Domingo, 14 de junho de 2026
Por Redação O Sul | 28 de dezembro de 2017
O presidente Michel Temer avalia publicar novo decreto de indulto natalino retirando os trechos que foram suspensos pela presidente do STF (Supremo Tribunal Federal), Cármen Lúcia.
A alternativa tem sido discutida por integrantes da equipe presidencial, que ponderam, contudo, que antes de qualquer decisão, o tema deve ser discutido previamente com a ministra da Suprema Corte.
O receio do entorno do presidente é que uma iniciativa sem o consentimento da magistrada pode dar a entender que o Executivo atropelou o Judiciário, criando uma crise institucional.
A ideia é que o assunto seja tratado nos próximos dias com Cármen pelo ministro da Justiça, Torquato Jardim. Caso não cheguem a um acordo, a estratégia será recorrer da decisão por intermédio da AGU (Advocacia-Geral da União).

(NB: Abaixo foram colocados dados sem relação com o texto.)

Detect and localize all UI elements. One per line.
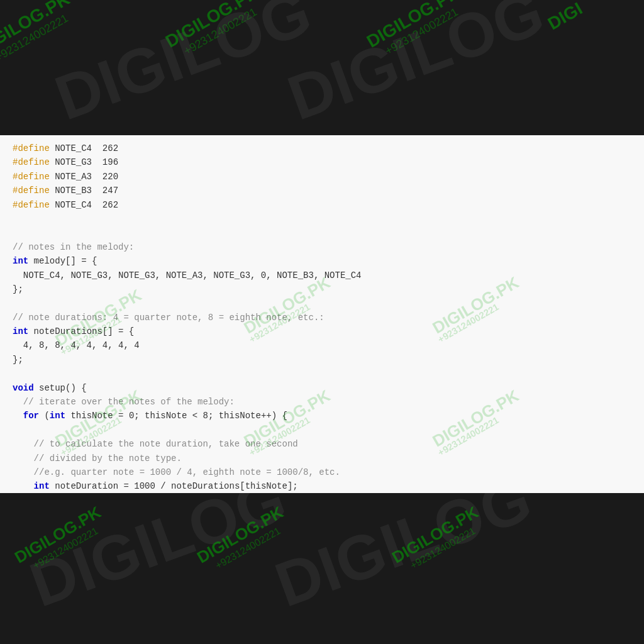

A presidente do STF suspendeu nesta quinta-feira (28) artigos do indulto natalino concedido por Temer na última sexta-feira (22).
A decisão, tomada em caráter liminar, atendeu a pedido da procuradora-geral da República, Raquel Dodge, que apontou inconstitucionalidade e abuso de poder na medida do presidente.

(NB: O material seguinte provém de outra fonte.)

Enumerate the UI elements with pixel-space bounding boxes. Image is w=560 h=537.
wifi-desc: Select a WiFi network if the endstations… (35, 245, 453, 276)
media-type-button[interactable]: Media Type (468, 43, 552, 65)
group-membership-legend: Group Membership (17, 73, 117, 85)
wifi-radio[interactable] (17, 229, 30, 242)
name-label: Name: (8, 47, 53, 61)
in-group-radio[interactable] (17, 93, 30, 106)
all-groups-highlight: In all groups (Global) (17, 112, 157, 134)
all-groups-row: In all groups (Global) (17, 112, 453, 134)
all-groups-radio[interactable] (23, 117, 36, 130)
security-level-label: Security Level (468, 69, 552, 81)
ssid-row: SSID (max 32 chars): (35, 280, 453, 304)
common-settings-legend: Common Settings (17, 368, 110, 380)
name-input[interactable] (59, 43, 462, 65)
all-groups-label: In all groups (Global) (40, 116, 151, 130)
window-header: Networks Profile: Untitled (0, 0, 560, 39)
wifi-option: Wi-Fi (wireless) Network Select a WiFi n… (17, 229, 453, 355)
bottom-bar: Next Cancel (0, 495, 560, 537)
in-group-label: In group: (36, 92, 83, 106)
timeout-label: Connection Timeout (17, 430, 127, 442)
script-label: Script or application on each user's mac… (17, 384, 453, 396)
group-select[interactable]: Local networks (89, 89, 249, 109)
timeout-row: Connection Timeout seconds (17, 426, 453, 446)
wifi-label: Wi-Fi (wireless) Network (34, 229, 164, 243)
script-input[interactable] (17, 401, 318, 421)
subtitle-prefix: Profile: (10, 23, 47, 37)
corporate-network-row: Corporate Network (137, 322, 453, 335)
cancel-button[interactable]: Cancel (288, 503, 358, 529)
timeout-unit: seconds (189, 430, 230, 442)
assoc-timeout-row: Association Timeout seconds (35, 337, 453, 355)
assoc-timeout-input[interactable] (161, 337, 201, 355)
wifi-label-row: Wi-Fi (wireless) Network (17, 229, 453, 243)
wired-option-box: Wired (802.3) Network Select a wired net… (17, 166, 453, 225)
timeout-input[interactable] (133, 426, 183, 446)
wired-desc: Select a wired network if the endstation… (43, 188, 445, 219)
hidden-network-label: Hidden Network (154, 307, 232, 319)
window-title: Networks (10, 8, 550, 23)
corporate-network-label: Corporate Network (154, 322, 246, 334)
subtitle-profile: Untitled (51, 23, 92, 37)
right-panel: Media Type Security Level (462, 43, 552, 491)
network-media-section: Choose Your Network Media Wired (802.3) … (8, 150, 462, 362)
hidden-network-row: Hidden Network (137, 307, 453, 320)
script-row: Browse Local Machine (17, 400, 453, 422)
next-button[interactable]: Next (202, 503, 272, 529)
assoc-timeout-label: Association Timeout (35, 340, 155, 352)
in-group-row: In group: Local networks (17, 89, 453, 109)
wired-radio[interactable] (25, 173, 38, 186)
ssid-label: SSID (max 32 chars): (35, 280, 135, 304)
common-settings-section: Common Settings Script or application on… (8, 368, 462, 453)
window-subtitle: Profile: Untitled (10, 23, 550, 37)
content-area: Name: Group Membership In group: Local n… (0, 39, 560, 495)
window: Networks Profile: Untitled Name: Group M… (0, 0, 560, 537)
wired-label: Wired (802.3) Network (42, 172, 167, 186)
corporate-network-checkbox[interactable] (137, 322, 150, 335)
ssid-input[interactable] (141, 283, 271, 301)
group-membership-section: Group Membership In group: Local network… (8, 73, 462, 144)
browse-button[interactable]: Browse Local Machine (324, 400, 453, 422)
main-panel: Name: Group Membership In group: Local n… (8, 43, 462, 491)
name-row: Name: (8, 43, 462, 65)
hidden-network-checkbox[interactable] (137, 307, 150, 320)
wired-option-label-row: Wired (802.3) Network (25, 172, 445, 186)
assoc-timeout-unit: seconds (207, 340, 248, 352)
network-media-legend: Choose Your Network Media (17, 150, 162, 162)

Segundo Cármen, sua decisão vale até que o caso seja analisado pelo relator, Luis Roberto Barroso, ou pelo plenário da corte. Isso vai ocorrer somente a partir de fevereiro, quando o tribunal retorna do recesso.
Mais cedo, Torquato disse que não havia “nenhuma” chance de recuo na iniciativa, que é mais benéfico aos detentos do que o indulto concedido em anos anteriores e favorece também aqueles que cumprem penas por crimes de colarinho branco.
Prêmio
De acordo com a presidente do tribunal, “indulto não é prêmio ao criminoso nem tolerância ao crime. Nem pode ser ato de benemerência ou complacência com o delito, mas perdão ao que, tendo-o praticado e por ele respondido em parte, pode voltar a reconciliar-se com a ordem jurídica posta.”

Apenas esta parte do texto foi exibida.